***** Provided data *****

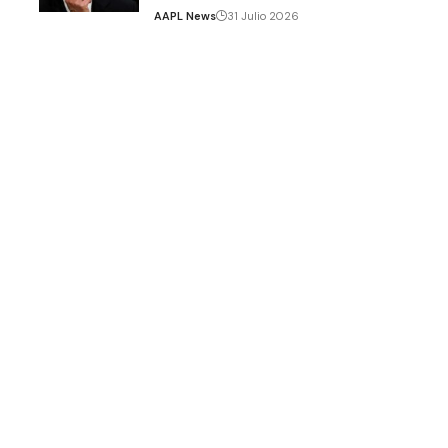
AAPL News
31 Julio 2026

*****
***** Provided data *****

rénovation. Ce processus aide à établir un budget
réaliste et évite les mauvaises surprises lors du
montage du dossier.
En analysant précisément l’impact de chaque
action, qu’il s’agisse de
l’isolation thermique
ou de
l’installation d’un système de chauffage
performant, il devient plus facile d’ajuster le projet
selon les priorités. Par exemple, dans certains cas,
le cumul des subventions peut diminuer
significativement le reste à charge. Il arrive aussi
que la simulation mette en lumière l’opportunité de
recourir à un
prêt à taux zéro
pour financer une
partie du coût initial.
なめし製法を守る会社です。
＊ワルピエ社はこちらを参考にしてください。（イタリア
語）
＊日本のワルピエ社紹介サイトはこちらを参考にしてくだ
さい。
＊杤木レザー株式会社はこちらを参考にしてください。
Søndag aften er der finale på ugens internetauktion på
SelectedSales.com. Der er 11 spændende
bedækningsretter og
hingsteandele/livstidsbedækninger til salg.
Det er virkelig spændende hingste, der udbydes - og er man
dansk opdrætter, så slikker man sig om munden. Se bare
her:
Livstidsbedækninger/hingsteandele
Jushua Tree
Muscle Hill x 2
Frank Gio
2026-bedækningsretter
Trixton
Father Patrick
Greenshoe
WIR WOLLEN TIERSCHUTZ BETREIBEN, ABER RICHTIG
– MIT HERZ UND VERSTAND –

*****

■ **Exercise**: Find the word "bedækningsretter" in the records and pull out each line that has it.

■ **Solution below**:
bedækningsretter og
2026-bedækningsretter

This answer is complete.